■ **What to produce**
Return only the number of lines in the material below holding the string "工事完了".

■ **Data**
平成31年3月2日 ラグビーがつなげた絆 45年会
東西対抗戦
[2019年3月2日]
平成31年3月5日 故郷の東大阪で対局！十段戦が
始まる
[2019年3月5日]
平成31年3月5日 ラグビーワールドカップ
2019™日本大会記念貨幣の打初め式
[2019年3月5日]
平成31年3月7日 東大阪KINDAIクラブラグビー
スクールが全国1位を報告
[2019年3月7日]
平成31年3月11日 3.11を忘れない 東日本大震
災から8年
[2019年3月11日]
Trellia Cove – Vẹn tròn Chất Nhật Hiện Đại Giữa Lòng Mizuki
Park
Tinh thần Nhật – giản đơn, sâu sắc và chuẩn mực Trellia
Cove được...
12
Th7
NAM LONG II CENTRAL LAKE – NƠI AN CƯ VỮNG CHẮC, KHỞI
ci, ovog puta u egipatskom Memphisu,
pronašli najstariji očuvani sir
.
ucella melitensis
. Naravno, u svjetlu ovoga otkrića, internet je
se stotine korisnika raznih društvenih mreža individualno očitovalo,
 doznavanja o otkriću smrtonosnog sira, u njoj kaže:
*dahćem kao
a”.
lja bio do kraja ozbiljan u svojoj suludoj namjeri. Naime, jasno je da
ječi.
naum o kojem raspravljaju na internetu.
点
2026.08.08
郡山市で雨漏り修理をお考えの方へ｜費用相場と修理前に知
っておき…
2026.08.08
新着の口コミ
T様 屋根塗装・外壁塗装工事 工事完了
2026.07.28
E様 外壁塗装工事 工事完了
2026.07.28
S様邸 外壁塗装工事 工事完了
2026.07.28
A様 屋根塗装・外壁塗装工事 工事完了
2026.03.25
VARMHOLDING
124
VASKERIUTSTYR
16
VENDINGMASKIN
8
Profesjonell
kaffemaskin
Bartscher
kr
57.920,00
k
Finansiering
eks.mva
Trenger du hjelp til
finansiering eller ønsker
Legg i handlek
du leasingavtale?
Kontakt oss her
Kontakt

■ **Answer for the task**
4